Il percorso formativo viene personalizzato con i 12 CFU a scelta libera dello studente, che deve quindi presentare un Piano di studi, per formalizzare le scelte effettuate. Il Consiglio d’Area Didattica in Ingegneria Chimica e Materiali valuta se le scelte effettuate sono coerenti con il progetto formativo e, in caso positivo, approva il Piano di studi. Lo studente può presentare il Piano di studi una sola volta nel periodo che va dal 1 ottobre al 20 marzo dell’anno successivo: ulteriori informazioni sui piani di studio sono riportate nella pagina apposita del sito del Consiglio di Area Didattica in Ingegneria Chimica e Materiali (https://web.uniroma1.it/cdaingchim/piani-di-studio/piani-di-studio) dove è anche presente un elenco di corsi consigliati per il completamento del piano di studi.

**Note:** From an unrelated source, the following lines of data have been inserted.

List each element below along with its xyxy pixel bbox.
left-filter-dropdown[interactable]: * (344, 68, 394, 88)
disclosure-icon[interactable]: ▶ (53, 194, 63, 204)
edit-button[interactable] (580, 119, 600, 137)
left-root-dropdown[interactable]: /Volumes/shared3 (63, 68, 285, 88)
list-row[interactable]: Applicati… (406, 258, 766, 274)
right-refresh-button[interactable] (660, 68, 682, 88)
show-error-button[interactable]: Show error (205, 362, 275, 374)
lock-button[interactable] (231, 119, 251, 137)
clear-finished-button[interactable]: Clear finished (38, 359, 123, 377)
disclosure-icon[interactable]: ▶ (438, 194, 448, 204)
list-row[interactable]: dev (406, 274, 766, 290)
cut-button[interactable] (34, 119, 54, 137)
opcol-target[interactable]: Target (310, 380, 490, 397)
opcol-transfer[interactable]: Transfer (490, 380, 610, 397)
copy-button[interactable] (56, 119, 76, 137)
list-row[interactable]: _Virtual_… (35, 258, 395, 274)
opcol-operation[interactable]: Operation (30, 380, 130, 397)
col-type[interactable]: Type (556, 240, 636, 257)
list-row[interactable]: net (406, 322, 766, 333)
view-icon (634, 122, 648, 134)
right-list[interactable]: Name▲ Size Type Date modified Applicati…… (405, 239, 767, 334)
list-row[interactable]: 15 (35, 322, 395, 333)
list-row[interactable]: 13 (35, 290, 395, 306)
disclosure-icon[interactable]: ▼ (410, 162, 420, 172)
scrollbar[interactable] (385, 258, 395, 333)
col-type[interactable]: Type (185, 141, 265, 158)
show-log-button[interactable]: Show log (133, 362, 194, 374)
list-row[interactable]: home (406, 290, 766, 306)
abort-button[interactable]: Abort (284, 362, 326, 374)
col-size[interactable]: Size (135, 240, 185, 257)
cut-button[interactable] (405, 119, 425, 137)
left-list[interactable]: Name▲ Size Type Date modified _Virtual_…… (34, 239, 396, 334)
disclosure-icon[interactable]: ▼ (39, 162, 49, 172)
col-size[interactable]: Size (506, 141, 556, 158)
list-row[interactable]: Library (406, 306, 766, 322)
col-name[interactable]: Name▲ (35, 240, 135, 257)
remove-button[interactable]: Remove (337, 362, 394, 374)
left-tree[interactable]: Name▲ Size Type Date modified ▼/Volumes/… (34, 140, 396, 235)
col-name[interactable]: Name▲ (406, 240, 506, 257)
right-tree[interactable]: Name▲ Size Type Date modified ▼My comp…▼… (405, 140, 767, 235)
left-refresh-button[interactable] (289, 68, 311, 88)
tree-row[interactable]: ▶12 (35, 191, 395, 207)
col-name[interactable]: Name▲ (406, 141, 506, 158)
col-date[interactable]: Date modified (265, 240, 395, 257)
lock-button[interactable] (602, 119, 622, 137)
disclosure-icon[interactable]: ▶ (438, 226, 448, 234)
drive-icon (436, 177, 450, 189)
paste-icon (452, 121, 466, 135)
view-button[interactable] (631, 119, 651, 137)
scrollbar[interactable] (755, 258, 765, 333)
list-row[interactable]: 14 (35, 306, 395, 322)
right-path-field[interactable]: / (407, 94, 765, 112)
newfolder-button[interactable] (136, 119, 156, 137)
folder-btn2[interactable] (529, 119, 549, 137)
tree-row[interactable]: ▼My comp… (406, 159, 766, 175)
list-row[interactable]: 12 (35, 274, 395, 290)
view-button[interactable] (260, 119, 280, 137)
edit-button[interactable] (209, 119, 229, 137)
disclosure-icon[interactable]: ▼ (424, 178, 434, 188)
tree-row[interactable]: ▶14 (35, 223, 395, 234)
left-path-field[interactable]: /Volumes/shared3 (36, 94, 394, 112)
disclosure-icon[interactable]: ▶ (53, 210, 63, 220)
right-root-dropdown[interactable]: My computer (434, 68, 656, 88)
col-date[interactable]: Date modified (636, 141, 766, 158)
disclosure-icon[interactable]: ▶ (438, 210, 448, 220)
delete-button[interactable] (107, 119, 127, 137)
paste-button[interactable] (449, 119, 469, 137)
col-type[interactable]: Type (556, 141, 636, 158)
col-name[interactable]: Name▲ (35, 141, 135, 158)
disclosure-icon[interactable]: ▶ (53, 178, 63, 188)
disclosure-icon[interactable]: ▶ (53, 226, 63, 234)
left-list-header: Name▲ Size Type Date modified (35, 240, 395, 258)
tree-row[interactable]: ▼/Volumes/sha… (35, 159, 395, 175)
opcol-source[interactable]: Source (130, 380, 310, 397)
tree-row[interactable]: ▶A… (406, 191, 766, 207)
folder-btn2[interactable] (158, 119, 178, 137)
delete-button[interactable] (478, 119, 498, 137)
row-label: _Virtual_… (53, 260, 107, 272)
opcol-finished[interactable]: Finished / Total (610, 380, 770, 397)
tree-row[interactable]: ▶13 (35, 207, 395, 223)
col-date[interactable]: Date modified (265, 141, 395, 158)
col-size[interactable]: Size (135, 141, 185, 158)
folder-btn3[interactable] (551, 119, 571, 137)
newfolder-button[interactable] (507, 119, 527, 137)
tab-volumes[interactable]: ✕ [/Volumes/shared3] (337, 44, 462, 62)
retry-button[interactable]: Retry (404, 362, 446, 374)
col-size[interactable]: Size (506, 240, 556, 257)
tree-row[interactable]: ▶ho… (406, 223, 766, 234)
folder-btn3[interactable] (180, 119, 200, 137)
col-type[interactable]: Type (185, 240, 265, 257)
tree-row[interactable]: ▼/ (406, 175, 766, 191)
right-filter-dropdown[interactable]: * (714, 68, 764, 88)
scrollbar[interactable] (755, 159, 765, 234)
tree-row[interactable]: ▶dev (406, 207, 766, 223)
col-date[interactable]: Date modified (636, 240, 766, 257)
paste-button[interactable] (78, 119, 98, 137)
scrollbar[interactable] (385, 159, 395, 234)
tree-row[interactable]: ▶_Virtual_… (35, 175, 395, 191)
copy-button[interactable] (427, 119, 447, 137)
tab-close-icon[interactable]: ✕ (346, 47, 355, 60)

Metodi di accertamento del conseguimento dei risultati attesi
La verifica dell’apprendimento relativa a ciascun insegnamento avviene di norma attraverso un esame, che può provvedere prove scritte, pratiche e/o orali secondo modalità definite dal docente e precisate sul sito del corso di studi. Per le attività volte alla conoscenza dell’informatica e della lingua inglese non è previsto un esame ma un giudizio di idoneità, secondo modalità di verifica definite dal docente.

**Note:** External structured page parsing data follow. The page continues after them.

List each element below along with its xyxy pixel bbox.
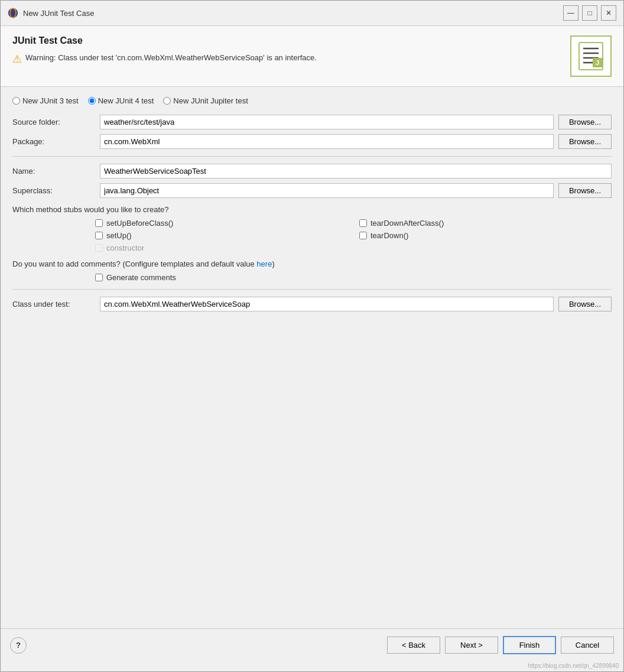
- title-bar-controls: — □ ✕: [563, 5, 616, 21]
- checkbox-setup-label: setUp(): [106, 231, 132, 240]
- checkbox-teardown[interactable]: tearDown(): [359, 231, 612, 240]
- separator-2: [12, 289, 612, 290]
- checkbox-setupbeforeclass[interactable]: setUpBeforeClass(): [95, 219, 347, 228]
- class-under-test-input[interactable]: [100, 297, 554, 311]
- maximize-button[interactable]: □: [582, 5, 597, 21]
- radio-junit3[interactable]: New JUnit 3 test: [12, 96, 79, 105]
- title-bar-left: New JUnit Test Case: [8, 8, 94, 18]
- checkbox-setupbeforeclass-label: setUpBeforeClass(): [106, 219, 173, 228]
- next-button[interactable]: Next >: [445, 637, 498, 654]
- superclass-browse-button[interactable]: Browse...: [558, 183, 612, 198]
- title-bar-text: New JUnit Test Case: [23, 9, 94, 18]
- checkbox-teardown-input[interactable]: [359, 232, 367, 239]
- radio-junit4[interactable]: New JUnit 4 test: [88, 96, 154, 105]
- bottom-bar: ? < Back Next > Finish Cancel: [1, 628, 623, 661]
- checkbox-constructor[interactable]: constructor: [95, 244, 347, 252]
- checkbox-teardownafterclass-label: tearDownAfterClass(): [370, 219, 444, 228]
- radio-jupiter-label: New JUnit Jupiter test: [173, 96, 248, 105]
- checkbox-constructor-input[interactable]: [95, 244, 103, 252]
- back-button[interactable]: < Back: [387, 637, 440, 654]
- form-section: New JUnit 3 test New JUnit 4 test New JU…: [1, 87, 623, 628]
- eclipse-icon: [8, 8, 18, 18]
- checkbox-setup-input[interactable]: [95, 232, 103, 239]
- name-row: Name:: [12, 164, 612, 178]
- checkbox-generate-comments-input[interactable]: [95, 274, 103, 281]
- radio-group: New JUnit 3 test New JUnit 4 test New JU…: [12, 96, 612, 105]
- separator-1: [12, 156, 612, 157]
- bottom-right: < Back Next > Finish Cancel: [387, 636, 614, 654]
- checkbox-setup[interactable]: setUp(): [95, 231, 347, 240]
- title-bar: New JUnit Test Case — □ ✕: [1, 1, 623, 26]
- superclass-input[interactable]: [100, 183, 554, 198]
- bottom-left: ?: [10, 637, 27, 654]
- class-under-test-row: Class under test: Browse...: [12, 297, 612, 311]
- checkbox-constructor-label: constructor: [106, 244, 144, 252]
- warning-text: Warning: Class under test 'cn.com.WebXml…: [25, 52, 317, 64]
- checkbox-setupbeforeclass-input[interactable]: [95, 219, 103, 227]
- finish-button[interactable]: Finish: [503, 636, 556, 654]
- source-folder-browse-button[interactable]: Browse...: [558, 115, 612, 129]
- package-input[interactable]: [100, 134, 554, 149]
- superclass-label: Superclass:: [12, 186, 95, 195]
- checkbox-grid: setUpBeforeClass() tearDownAfterClass() …: [95, 219, 612, 252]
- comments-section: Do you want to add comments? (Configure …: [12, 259, 612, 282]
- name-label: Name:: [12, 167, 95, 176]
- radio-jupiter-input[interactable]: [163, 97, 171, 105]
- radio-junit3-input[interactable]: [12, 97, 20, 105]
- source-folder-input[interactable]: [100, 115, 554, 129]
- checkbox-generate-comments-label: Generate comments: [106, 273, 176, 282]
- checkbox-teardownafterclass[interactable]: tearDownAfterClass(): [359, 219, 612, 228]
- minimize-button[interactable]: —: [563, 5, 578, 21]
- class-under-test-browse-button[interactable]: Browse...: [558, 297, 612, 311]
- checkbox-teardown-label: tearDown(): [370, 231, 408, 240]
- checkbox-generate-comments[interactable]: Generate comments: [95, 273, 176, 282]
- watermark: https://blog.csdn.net/qn_42899840: [1, 661, 623, 671]
- warning-row: ⚠ Warning: Class under test 'cn.com.WebX…: [12, 52, 561, 66]
- comments-link[interactable]: here: [256, 259, 272, 268]
- package-row: Package: Browse...: [12, 134, 612, 149]
- warning-icon: ⚠: [12, 53, 22, 66]
- method-stubs-section: setUpBeforeClass() tearDownAfterClass() …: [95, 219, 612, 252]
- radio-junit4-label: New JUnit 4 test: [98, 96, 154, 105]
- package-label: Package:: [12, 137, 95, 146]
- cancel-button[interactable]: Cancel: [561, 637, 614, 654]
- source-folder-label: Source folder:: [12, 118, 95, 126]
- class-under-test-label: Class under test:: [12, 300, 95, 309]
- method-stubs-label: Which method stubs would you like to cre…: [12, 205, 612, 214]
- radio-junit3-label: New JUnit 3 test: [22, 96, 79, 105]
- name-input[interactable]: [100, 164, 612, 178]
- junit-icon: J: [576, 41, 606, 71]
- package-browse-button[interactable]: Browse...: [558, 134, 612, 149]
- superclass-row: Superclass: Browse...: [12, 183, 612, 198]
- header-left: JUnit Test Case ⚠ Warning: Class under t…: [12, 35, 561, 66]
- svg-text:J: J: [596, 59, 599, 66]
- help-button[interactable]: ?: [10, 637, 27, 654]
- radio-junit4-input[interactable]: [88, 97, 96, 105]
- source-folder-row: Source folder: Browse...: [12, 115, 612, 129]
- junit-icon-box: J: [570, 35, 612, 77]
- comments-text: Do you want to add comments? (Configure …: [12, 259, 612, 268]
- comments-text-after: ): [272, 259, 274, 268]
- page-title: JUnit Test Case: [12, 35, 561, 46]
- comments-text-before: Do you want to add comments? (Configure …: [12, 259, 256, 268]
- checkbox-teardownafterclass-input[interactable]: [359, 219, 367, 227]
- comments-checkbox-row: Generate comments: [95, 273, 612, 282]
- close-button[interactable]: ✕: [601, 5, 616, 21]
- header-section: JUnit Test Case ⚠ Warning: Class under t…: [1, 26, 623, 87]
- dialog-window: New JUnit Test Case — □ ✕ JUnit Test Cas…: [0, 0, 624, 672]
- radio-jupiter[interactable]: New JUnit Jupiter test: [163, 96, 248, 105]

L’accertamento del conseguimento di conoscenze e comprensione e di capacità di applicare conoscenza e comprensione nelle varie aree di apprendimento da parte di ciascun allievo è affidata alle prove di verifica dei singoli insegnamenti, che, a seconda dei casi, possono prevedere prove scritte, pratiche e/o orali, e, in qualche caso, lo svolgimento di una tesina.
L'accertamento del conseguimento dei risultati attesi in termini di autonomia di giudizio, abilità comunicative e capacità di apprendimento avviene sia nel corso delle prove di esame orale che nelle attività connesse alla preparazione e alla presentazione della relazione finale.